====== RECORD EXCERPTS

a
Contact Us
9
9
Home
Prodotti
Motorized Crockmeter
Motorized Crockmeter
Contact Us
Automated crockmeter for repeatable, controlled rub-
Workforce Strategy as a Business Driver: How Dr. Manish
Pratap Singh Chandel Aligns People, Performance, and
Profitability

============
====== RECORD EXCERPTS

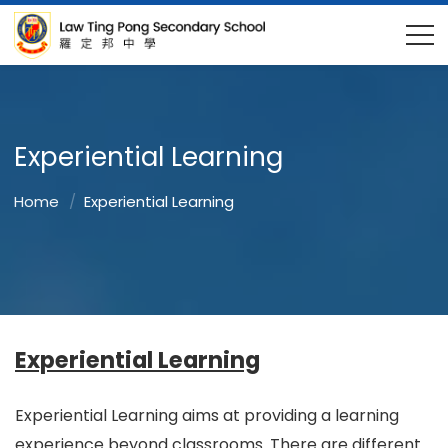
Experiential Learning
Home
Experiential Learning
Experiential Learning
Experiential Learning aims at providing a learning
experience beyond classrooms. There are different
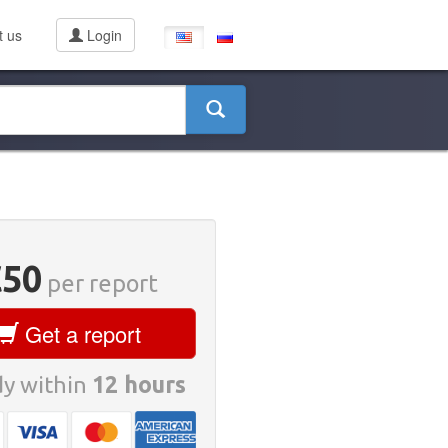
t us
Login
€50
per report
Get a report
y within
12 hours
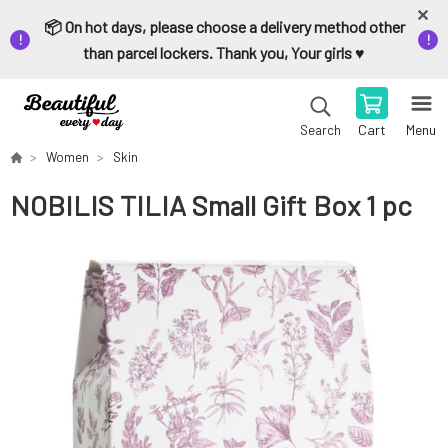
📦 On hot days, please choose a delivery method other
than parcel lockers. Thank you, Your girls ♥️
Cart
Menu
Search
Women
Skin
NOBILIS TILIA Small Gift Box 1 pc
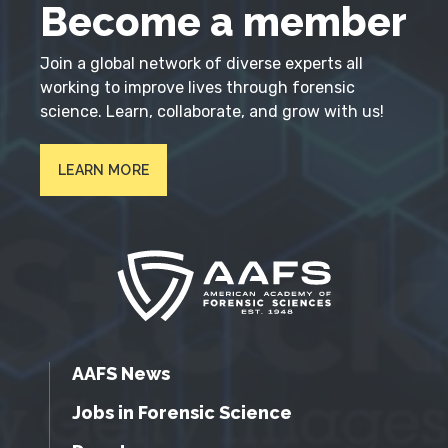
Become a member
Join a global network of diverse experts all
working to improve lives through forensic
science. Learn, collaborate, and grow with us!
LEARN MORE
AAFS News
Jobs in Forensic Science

============

(WORK REQUEST)
In the listing above, find the line with "Pratap Singh Chandel" and the line with "Profitability"; output exactly those lines and all lines between them.

(EXPECTED OUTPUT)
Pratap Singh Chandel Aligns People, Performance, and
Profitability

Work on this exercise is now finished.